# Beavertail Stealth 2000



## GaDucks2 (Nov 1, 2014)

I am looking for feedback/reviews on a Beavertail Stealth 2000 boat. Thanks


----------



## MudDucker (Nov 2, 2014)

I had one.  Tough little boat and stable.  My only complaint was that one place where I hunt there is a lot of grass and the pontoon style bottom was hard to slide over surface grass.


----------



## Foldemup (Nov 4, 2014)

I own the stealth 2000 and have used it for three seasons now. Best money I have ever spent on duck hunting by far. Will hold three people and gear if needed and will float almost anywhere and even can make for a layout blind. If you get a small duck boat definitely get it.


----------



## GaDucks2 (Nov 4, 2014)

Thanks for the input. Foldemup: Did you buy the blind for it? Or you built one? Is your blind fixed to boat?


----------



## Hunteradams (Nov 4, 2014)

What is your use for that boat? Are you planning on using it on private or public for main way to get to and from your hole, or are you going to carry it in your boat?


----------



## Foldemup (Nov 6, 2014)

I did not buy the blind. It's pretty expensive and I have never needed it. I'm sure it would be nice to have but I also believe you could make a cheaper one and where I use it, I either am not set up in the boat or back it up in some marsh grass to conceal it and hunt out of it that way.

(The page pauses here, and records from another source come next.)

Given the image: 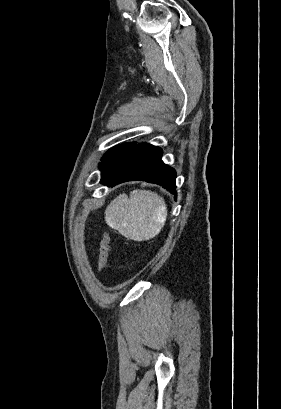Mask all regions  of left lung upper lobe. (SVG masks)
<instances>
[{
	"label": "left lung upper lobe",
	"instance_id": "obj_1",
	"mask_svg": "<svg viewBox=\"0 0 281 409\" xmlns=\"http://www.w3.org/2000/svg\"><path fill=\"white\" fill-rule=\"evenodd\" d=\"M136 145L135 143H124L118 146L111 148L102 158V163L99 164L100 169L103 168L110 160Z\"/></svg>",
	"mask_w": 281,
	"mask_h": 409
}]
</instances>
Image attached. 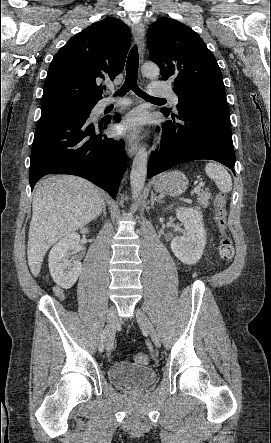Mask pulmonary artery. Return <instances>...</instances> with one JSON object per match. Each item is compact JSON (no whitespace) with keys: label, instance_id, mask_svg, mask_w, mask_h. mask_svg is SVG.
I'll use <instances>...</instances> for the list:
<instances>
[{"label":"pulmonary artery","instance_id":"1","mask_svg":"<svg viewBox=\"0 0 271 443\" xmlns=\"http://www.w3.org/2000/svg\"><path fill=\"white\" fill-rule=\"evenodd\" d=\"M154 94L159 96H166L174 104H178L179 102L178 96L172 90H168L165 92H154ZM130 103L131 100L129 98L111 95L97 102L96 106L94 107V113H100L108 107H123L129 105Z\"/></svg>","mask_w":271,"mask_h":443}]
</instances>
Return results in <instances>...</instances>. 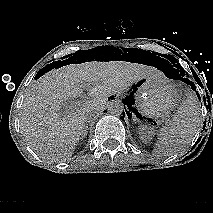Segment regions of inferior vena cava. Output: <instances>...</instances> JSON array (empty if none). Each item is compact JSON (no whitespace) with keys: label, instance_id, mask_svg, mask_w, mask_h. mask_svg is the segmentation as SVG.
Returning a JSON list of instances; mask_svg holds the SVG:
<instances>
[{"label":"inferior vena cava","instance_id":"inferior-vena-cava-1","mask_svg":"<svg viewBox=\"0 0 213 213\" xmlns=\"http://www.w3.org/2000/svg\"><path fill=\"white\" fill-rule=\"evenodd\" d=\"M95 112L96 111H91L86 115V121L87 122L90 121L93 118Z\"/></svg>","mask_w":213,"mask_h":213}]
</instances>
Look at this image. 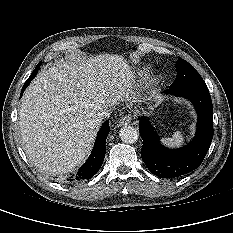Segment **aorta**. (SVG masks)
Masks as SVG:
<instances>
[{"instance_id": "obj_1", "label": "aorta", "mask_w": 233, "mask_h": 233, "mask_svg": "<svg viewBox=\"0 0 233 233\" xmlns=\"http://www.w3.org/2000/svg\"><path fill=\"white\" fill-rule=\"evenodd\" d=\"M120 139L127 144H134L139 138V132L132 126H124L119 131Z\"/></svg>"}]
</instances>
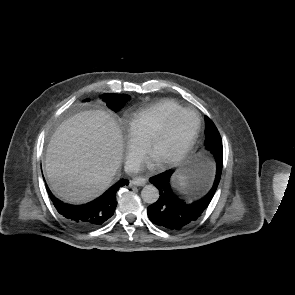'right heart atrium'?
<instances>
[{
	"mask_svg": "<svg viewBox=\"0 0 295 295\" xmlns=\"http://www.w3.org/2000/svg\"><path fill=\"white\" fill-rule=\"evenodd\" d=\"M145 146L130 134L126 137V165L130 170H137L144 158Z\"/></svg>",
	"mask_w": 295,
	"mask_h": 295,
	"instance_id": "1",
	"label": "right heart atrium"
}]
</instances>
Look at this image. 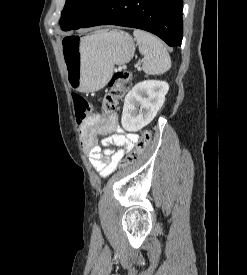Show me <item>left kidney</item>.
<instances>
[{"label":"left kidney","instance_id":"5707ae66","mask_svg":"<svg viewBox=\"0 0 247 275\" xmlns=\"http://www.w3.org/2000/svg\"><path fill=\"white\" fill-rule=\"evenodd\" d=\"M169 85L165 81L145 80L137 83L125 97L121 117L126 131L136 132L148 125L163 106Z\"/></svg>","mask_w":247,"mask_h":275}]
</instances>
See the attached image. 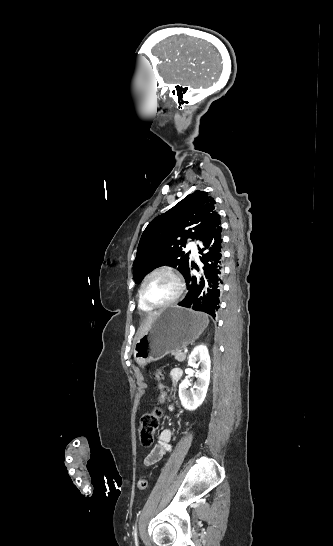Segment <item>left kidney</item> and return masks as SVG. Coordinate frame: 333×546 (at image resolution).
Masks as SVG:
<instances>
[{
	"label": "left kidney",
	"instance_id": "5707ae66",
	"mask_svg": "<svg viewBox=\"0 0 333 546\" xmlns=\"http://www.w3.org/2000/svg\"><path fill=\"white\" fill-rule=\"evenodd\" d=\"M199 365L201 369L197 372V382L194 385L196 391L191 393L186 391L191 375L186 376L179 385V398L182 406L190 411L202 404L209 386L211 360L206 345H198L189 356L188 366L197 368ZM191 371L193 372V370Z\"/></svg>",
	"mask_w": 333,
	"mask_h": 546
}]
</instances>
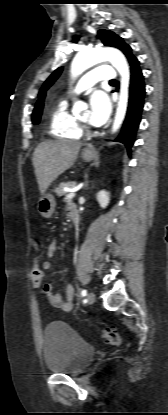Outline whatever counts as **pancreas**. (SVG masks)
Segmentation results:
<instances>
[{
    "label": "pancreas",
    "mask_w": 168,
    "mask_h": 415,
    "mask_svg": "<svg viewBox=\"0 0 168 415\" xmlns=\"http://www.w3.org/2000/svg\"><path fill=\"white\" fill-rule=\"evenodd\" d=\"M76 186V182H62L60 185L55 189V193L57 196L67 195V192L64 191V187L73 188Z\"/></svg>",
    "instance_id": "obj_1"
}]
</instances>
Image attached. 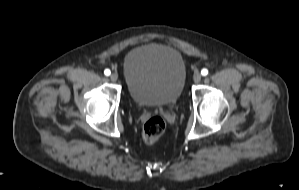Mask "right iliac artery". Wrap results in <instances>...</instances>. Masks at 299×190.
I'll return each instance as SVG.
<instances>
[{
  "mask_svg": "<svg viewBox=\"0 0 299 190\" xmlns=\"http://www.w3.org/2000/svg\"><path fill=\"white\" fill-rule=\"evenodd\" d=\"M104 74L106 76H109L111 74V71L109 69H105Z\"/></svg>",
  "mask_w": 299,
  "mask_h": 190,
  "instance_id": "obj_1",
  "label": "right iliac artery"
}]
</instances>
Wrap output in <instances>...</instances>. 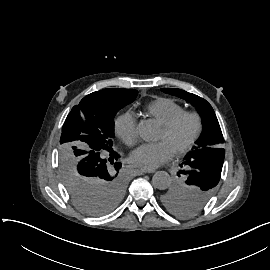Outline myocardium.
<instances>
[{
    "mask_svg": "<svg viewBox=\"0 0 270 270\" xmlns=\"http://www.w3.org/2000/svg\"><path fill=\"white\" fill-rule=\"evenodd\" d=\"M186 119H191L193 121L194 129H193L192 135L190 136L188 141H186L185 143L178 144L176 146V148L179 152H183V151L187 150L195 143V141L199 135L200 128H201V120H200L199 115L195 112H183L182 114H180L179 116H177L176 118L171 120L168 124H165L163 126V128L169 134H173L176 131V129L178 128V126Z\"/></svg>",
    "mask_w": 270,
    "mask_h": 270,
    "instance_id": "myocardium-1",
    "label": "myocardium"
}]
</instances>
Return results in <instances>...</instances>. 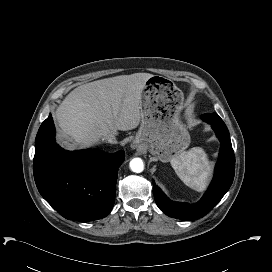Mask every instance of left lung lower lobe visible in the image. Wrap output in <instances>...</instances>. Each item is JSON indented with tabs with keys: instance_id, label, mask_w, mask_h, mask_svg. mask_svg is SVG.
I'll use <instances>...</instances> for the list:
<instances>
[{
	"instance_id": "1",
	"label": "left lung lower lobe",
	"mask_w": 272,
	"mask_h": 272,
	"mask_svg": "<svg viewBox=\"0 0 272 272\" xmlns=\"http://www.w3.org/2000/svg\"><path fill=\"white\" fill-rule=\"evenodd\" d=\"M201 118L211 124L221 142L215 175L202 199L193 205L173 202L153 181V193L157 206L166 215L181 220H195L206 215L222 199L234 178L235 157L225 123L216 113L203 114Z\"/></svg>"
}]
</instances>
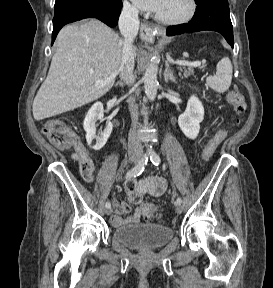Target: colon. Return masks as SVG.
Listing matches in <instances>:
<instances>
[{
	"instance_id": "colon-1",
	"label": "colon",
	"mask_w": 273,
	"mask_h": 288,
	"mask_svg": "<svg viewBox=\"0 0 273 288\" xmlns=\"http://www.w3.org/2000/svg\"><path fill=\"white\" fill-rule=\"evenodd\" d=\"M226 98L237 114H243L246 111L247 106L244 96L237 88L231 89L227 93ZM43 133L48 140L59 149H69L78 141L76 134L59 119H51L45 122ZM226 136L227 129L225 128H221L213 134L203 149L202 157L204 160H208L214 154ZM141 209L144 215L148 218L154 217L156 214V208L151 203H143Z\"/></svg>"
}]
</instances>
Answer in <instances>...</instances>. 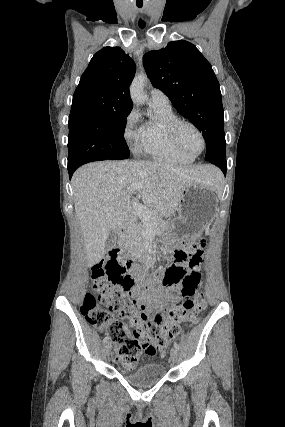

My use is normally for beaver ponds to avoid the deep beaver runs and I use it for creeks often since they tend to run a little deep for chest waders. The boat is also great for picking up ducks especially when we get on deeper ponds with divers. Get you a cheap, small horse trolling motor and just hook it to the back handle don't waste the money on buying the side mount it doesn't work well at all. Also I wouldn't buy the extra seat unless you just have money to throw away. My cooler or dove bucket works just fine for my buddies.


----------